Closed End Fund Stylized Facts

For equity funds, the basic univariate stylized facts are about the same as any equity portfolio:

Still, there are special effects that show up in CEFs be cause we have two time series to look at --- the market price and the net asset value (NAV).

CEFs typically trade at discounts from NAV

Well, this is logical from the fee analysis, but it comes back into anomaly land when you look at comparable CEFs and OEFs (same fees, same asset class, same manager quality --- as if we could really measure manager quality --- but you know what I mean.

A related empirical problem is that the fee does not predict the discount nearly as well as one would hope. The papers that address this are not entirely believable to me, but I do believe that the phenomenon is real. Some people have use this "empirical fact" to argue that "fees do not matter" to the purchasers of CEFs.

CEFs sometimes trade a premium!

Well, this is pretty close to insane.

Since it mostly shows up with funds that have a "managed distribution dividend policy" and monthly dividends --- a Nuveen niche, this seems to be the consequence of naive investors chasing "yield" which sadly consists mostly of "return of funds." Financial engineering run amuck!
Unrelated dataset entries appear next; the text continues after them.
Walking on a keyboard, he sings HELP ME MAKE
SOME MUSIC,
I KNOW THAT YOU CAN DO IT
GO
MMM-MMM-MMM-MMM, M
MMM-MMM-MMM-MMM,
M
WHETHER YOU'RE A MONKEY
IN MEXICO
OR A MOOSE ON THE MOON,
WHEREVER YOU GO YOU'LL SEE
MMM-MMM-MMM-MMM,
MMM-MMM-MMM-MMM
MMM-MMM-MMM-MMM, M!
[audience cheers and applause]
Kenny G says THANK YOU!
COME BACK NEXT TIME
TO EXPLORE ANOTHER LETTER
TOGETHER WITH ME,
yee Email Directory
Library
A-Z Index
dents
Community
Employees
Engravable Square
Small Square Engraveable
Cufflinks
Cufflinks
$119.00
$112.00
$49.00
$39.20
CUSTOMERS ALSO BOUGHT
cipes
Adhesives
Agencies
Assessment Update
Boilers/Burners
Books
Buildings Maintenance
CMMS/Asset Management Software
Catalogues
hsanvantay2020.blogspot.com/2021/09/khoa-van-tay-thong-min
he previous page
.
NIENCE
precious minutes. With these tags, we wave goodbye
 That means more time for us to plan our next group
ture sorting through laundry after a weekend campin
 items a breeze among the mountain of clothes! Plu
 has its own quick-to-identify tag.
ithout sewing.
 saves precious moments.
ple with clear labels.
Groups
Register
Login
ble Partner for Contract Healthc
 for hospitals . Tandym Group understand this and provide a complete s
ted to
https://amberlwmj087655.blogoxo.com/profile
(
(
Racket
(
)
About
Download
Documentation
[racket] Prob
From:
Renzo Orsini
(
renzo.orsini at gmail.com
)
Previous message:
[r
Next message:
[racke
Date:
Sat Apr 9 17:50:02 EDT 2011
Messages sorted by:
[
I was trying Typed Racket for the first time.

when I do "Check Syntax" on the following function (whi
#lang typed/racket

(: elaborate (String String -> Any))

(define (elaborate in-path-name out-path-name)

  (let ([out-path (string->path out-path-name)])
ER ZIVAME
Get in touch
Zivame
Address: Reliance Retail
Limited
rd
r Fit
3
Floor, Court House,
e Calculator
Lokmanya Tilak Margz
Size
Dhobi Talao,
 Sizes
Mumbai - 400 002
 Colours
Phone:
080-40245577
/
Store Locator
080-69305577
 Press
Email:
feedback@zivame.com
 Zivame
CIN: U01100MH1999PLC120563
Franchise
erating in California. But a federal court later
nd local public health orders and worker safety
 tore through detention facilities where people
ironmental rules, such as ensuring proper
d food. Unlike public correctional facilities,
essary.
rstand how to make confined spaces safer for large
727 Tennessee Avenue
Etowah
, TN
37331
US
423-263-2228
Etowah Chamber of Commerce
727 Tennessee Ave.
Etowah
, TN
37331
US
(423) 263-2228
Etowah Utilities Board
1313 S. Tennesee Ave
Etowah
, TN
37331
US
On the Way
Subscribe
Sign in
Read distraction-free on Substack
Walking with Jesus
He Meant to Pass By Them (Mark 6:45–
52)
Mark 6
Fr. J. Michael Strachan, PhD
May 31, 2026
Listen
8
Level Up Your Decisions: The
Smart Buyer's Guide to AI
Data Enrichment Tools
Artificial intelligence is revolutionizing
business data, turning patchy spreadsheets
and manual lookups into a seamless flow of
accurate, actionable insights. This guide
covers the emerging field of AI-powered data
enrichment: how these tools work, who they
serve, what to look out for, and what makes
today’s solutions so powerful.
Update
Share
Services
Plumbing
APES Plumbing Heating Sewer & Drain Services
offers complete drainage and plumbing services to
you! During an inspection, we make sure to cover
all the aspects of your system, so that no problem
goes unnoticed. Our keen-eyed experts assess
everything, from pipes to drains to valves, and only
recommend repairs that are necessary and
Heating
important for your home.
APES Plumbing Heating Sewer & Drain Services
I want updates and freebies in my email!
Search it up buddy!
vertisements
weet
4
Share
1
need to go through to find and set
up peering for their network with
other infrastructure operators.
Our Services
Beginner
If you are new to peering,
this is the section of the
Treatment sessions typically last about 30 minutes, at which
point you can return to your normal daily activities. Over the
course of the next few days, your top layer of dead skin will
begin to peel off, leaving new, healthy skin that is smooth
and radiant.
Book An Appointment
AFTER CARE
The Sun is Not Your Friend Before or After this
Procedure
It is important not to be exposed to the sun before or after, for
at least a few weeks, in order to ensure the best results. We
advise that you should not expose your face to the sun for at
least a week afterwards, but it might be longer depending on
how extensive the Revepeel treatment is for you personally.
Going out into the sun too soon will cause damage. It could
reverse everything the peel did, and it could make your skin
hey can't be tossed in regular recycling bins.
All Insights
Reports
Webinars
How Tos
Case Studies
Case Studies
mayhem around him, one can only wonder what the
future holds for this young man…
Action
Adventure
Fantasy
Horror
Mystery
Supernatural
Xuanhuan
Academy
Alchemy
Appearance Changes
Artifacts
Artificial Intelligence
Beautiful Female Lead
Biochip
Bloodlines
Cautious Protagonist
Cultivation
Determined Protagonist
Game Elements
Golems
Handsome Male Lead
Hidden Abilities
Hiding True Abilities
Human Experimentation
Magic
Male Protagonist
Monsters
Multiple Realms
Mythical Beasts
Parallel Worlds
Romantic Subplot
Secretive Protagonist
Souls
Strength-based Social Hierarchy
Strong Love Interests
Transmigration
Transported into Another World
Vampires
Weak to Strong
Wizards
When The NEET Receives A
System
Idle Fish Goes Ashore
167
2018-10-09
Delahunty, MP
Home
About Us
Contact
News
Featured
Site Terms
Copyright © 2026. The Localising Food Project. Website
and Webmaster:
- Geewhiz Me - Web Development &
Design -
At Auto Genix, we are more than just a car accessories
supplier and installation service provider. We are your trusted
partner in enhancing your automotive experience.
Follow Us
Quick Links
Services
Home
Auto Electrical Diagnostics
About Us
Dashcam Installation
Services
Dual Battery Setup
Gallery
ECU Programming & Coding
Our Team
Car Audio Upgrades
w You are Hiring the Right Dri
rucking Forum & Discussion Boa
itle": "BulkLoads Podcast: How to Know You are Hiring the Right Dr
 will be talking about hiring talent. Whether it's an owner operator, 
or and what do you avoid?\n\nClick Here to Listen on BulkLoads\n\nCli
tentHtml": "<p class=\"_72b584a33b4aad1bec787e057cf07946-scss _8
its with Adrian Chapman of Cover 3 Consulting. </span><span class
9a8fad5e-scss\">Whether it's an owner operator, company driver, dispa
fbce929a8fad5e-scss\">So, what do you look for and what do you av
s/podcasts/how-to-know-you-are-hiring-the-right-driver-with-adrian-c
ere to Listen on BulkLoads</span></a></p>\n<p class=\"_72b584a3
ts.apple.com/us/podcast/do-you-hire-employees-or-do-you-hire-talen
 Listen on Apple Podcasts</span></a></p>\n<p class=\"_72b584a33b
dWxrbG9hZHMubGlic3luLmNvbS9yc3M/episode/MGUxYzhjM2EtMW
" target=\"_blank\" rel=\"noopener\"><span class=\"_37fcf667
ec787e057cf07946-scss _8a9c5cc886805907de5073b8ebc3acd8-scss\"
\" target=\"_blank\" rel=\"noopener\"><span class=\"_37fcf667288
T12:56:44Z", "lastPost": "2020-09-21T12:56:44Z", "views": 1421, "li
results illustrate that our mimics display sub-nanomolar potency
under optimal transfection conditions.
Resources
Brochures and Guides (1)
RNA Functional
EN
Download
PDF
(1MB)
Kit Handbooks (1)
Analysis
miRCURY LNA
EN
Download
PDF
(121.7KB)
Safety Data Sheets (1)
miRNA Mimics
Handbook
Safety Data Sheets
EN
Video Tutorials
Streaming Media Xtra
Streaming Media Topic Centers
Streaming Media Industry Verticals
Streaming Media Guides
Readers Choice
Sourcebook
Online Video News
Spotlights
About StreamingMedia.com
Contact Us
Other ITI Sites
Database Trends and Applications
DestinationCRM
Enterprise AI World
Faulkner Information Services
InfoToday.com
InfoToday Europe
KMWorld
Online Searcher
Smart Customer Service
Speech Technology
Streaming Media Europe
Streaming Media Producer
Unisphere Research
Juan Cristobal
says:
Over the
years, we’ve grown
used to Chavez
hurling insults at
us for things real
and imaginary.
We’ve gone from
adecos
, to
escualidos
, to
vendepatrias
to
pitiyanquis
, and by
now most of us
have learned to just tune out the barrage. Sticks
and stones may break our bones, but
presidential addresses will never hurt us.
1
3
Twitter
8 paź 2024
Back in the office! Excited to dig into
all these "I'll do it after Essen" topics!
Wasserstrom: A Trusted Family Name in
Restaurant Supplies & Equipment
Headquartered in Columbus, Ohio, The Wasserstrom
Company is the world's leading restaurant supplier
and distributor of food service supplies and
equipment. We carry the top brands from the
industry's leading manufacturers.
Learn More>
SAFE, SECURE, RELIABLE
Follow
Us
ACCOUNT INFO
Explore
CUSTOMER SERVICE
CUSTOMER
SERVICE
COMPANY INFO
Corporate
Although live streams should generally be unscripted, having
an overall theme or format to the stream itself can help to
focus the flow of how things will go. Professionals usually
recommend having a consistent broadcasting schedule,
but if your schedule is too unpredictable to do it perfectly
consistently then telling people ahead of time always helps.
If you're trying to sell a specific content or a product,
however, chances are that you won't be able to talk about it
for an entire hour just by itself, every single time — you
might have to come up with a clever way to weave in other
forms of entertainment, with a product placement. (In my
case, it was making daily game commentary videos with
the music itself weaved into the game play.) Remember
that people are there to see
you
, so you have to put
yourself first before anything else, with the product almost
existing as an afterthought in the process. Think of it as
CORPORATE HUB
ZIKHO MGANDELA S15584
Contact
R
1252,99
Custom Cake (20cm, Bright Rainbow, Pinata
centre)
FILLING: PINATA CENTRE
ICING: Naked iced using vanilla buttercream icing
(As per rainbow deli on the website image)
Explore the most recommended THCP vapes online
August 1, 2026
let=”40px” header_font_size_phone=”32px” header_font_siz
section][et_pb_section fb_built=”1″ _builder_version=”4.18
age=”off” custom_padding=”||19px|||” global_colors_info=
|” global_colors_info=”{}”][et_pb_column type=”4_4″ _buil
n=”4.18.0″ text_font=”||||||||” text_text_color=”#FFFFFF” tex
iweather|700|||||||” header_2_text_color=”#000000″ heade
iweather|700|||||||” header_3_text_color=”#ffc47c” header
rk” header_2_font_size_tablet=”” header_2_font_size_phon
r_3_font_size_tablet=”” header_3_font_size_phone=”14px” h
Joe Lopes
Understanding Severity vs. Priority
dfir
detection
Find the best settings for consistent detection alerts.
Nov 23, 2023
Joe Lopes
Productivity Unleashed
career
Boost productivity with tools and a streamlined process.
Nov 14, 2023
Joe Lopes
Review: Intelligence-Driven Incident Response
It is surely the case that these bandit CEFs are "hard to borrow" --- or else shorting them would solve the problem. Still, a persistent individual investors (or a very small firm) may find enough to justify the effort.

Discounts are correlated across funds

I don't like using the word "correlated" here because when I speak of correlation I like to be explicit about the "random variable." Here what one hopes to capture is the phenomenon that there if you look at a collection of funds, look at the average discount on a fund-by-fund basis, then you find periods where almost all the funds have larger than average discounts and periods where almost all of the funds have a narrower than average discount.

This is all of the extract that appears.